:: LISTED ENTRIES ::
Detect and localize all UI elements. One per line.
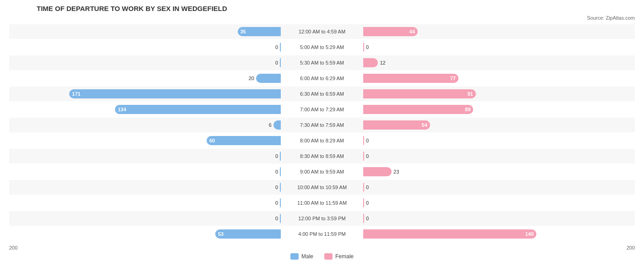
bar-male: 0 <box>280 214 281 223</box>
male-value: 0 <box>275 216 278 221</box>
bar-male: 6 <box>273 120 281 130</box>
chart-row: 53 4:00 PM to 11:59 PM 140 <box>9 227 635 241</box>
axis-row: 200 200 <box>9 242 635 250</box>
bar-female: 0 <box>363 214 364 223</box>
chart-row: 171 6:30 AM to 6:59 AM 91 <box>9 87 635 101</box>
right-half: 0 <box>322 180 635 195</box>
chart-row: 0 10:00 AM to 10:59 AM 0 <box>9 180 635 195</box>
right-half: 54 <box>322 118 635 132</box>
bar-male: 134 <box>115 105 281 114</box>
bar-female: 12 <box>363 58 378 67</box>
male-value: 171 <box>72 91 80 97</box>
female-value: 23 <box>393 169 399 174</box>
bar-male: 0 <box>280 183 281 192</box>
bar-female: 54 <box>363 120 430 130</box>
bar-female: 77 <box>363 74 458 83</box>
female-value: 0 <box>366 185 369 190</box>
chart-row: 6 7:30 AM to 7:59 AM 54 <box>9 118 635 132</box>
chart-row: 0 5:00 AM to 5:29 AM 0 <box>9 40 635 54</box>
female-value: 0 <box>366 44 369 50</box>
bar-female: 89 <box>363 105 473 114</box>
male-value: 53 <box>218 231 224 237</box>
bar-female: 0 <box>363 183 364 192</box>
legend-male: Male <box>290 253 313 260</box>
left-half: 0 <box>9 40 322 54</box>
male-value: 0 <box>275 153 278 159</box>
right-half: 91 <box>322 87 635 101</box>
source-label: Source: ZipAtlas.com <box>9 15 635 21</box>
bar-female: 0 <box>363 136 364 145</box>
bar-female: 140 <box>363 229 536 239</box>
right-half: 12 <box>322 55 635 70</box>
bar-male: 0 <box>280 167 281 176</box>
right-half: 44 <box>322 24 635 39</box>
chart-title: TIME OF DEPARTURE TO WORK BY SEX IN WEDG… <box>9 5 635 12</box>
bar-female: 0 <box>363 43 364 52</box>
female-value: 44 <box>409 29 415 34</box>
left-half: 53 <box>9 227 322 241</box>
left-half: 0 <box>9 211 322 226</box>
female-value: 12 <box>380 60 385 65</box>
right-half: 0 <box>322 149 635 163</box>
left-half: 0 <box>9 180 322 195</box>
bar-male: 35 <box>238 27 281 36</box>
female-value: 140 <box>525 231 534 237</box>
male-value: 0 <box>275 44 278 50</box>
right-half: 140 <box>322 227 635 241</box>
left-half: 35 <box>9 24 322 39</box>
chart-row: 20 6:00 AM to 6:29 AM 77 <box>9 71 635 86</box>
bar-female: 91 <box>363 89 476 98</box>
female-value: 0 <box>366 138 369 143</box>
chart-area: 35 12:00 AM to 4:59 AM 44 0 5:00 AM to 5… <box>9 24 635 250</box>
chart-row: 0 12:00 PM to 3:59 PM 0 <box>9 211 635 226</box>
chart-row: 0 9:00 AM to 9:59 AM 23 <box>9 164 635 179</box>
right-half: 23 <box>322 164 635 179</box>
male-value: 0 <box>275 200 278 206</box>
female-value: 89 <box>465 107 470 112</box>
chart-row: 134 7:00 AM to 7:29 AM 89 <box>9 102 635 117</box>
chart-row: 60 8:00 AM to 8:29 AM 0 <box>9 133 635 148</box>
bar-male: 0 <box>280 58 281 67</box>
bar-male: 20 <box>256 74 281 83</box>
bar-male: 0 <box>280 198 281 207</box>
legend-male-label: Male <box>301 253 313 260</box>
legend-female-box <box>324 253 333 260</box>
left-half: 0 <box>9 149 322 163</box>
female-value: 54 <box>422 122 427 128</box>
left-half: 6 <box>9 118 322 132</box>
female-value: 0 <box>366 216 369 221</box>
male-value: 35 <box>240 29 246 34</box>
chart-row: 0 5:30 AM to 5:59 AM 12 <box>9 55 635 70</box>
right-half: 0 <box>322 196 635 210</box>
male-value: 0 <box>275 185 278 190</box>
bar-female: 23 <box>363 167 392 176</box>
axis-right: 200 <box>627 245 635 250</box>
bar-female: 44 <box>363 27 418 36</box>
female-value: 91 <box>467 91 473 97</box>
legend: Male Female <box>9 253 635 260</box>
male-value: 134 <box>118 107 126 112</box>
right-half: 0 <box>322 133 635 148</box>
legend-female-label: Female <box>335 253 354 260</box>
bar-male: 53 <box>215 229 281 239</box>
left-half: 134 <box>9 102 322 117</box>
male-value: 60 <box>209 138 215 143</box>
male-value: 6 <box>269 122 272 128</box>
male-value: 0 <box>275 169 278 174</box>
left-half: 20 <box>9 71 322 86</box>
left-half: 171 <box>9 87 322 101</box>
left-half: 0 <box>9 196 322 210</box>
bar-male: 171 <box>69 89 281 98</box>
male-value: 0 <box>275 60 278 65</box>
right-half: 89 <box>322 102 635 117</box>
bar-female: 0 <box>363 152 364 161</box>
bar-male: 0 <box>280 43 281 52</box>
right-half: 77 <box>322 71 635 86</box>
bar-male: 60 <box>207 136 281 145</box>
left-half: 0 <box>9 55 322 70</box>
bar-female: 0 <box>363 198 364 207</box>
legend-female: Female <box>324 253 354 260</box>
left-half: 60 <box>9 133 322 148</box>
chart-row: 0 8:30 AM to 8:59 AM 0 <box>9 149 635 163</box>
axis-left: 200 <box>9 245 17 250</box>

:: PROBLEM STATEMENT ::
Filter the records above for the string "legend" and copy each matching line.

:: SOLVED EXERCISE ::
legend-male: Male <box>290 253 313 260</box>
legend-male-label: Male <box>301 253 313 260</box>
legend-female-box <box>324 253 333 260</box>
legend: Male Female <box>9 253 635 260</box>
legend-female-label: Female <box>335 253 354 260</box>
legend-female: Female <box>324 253 354 260</box>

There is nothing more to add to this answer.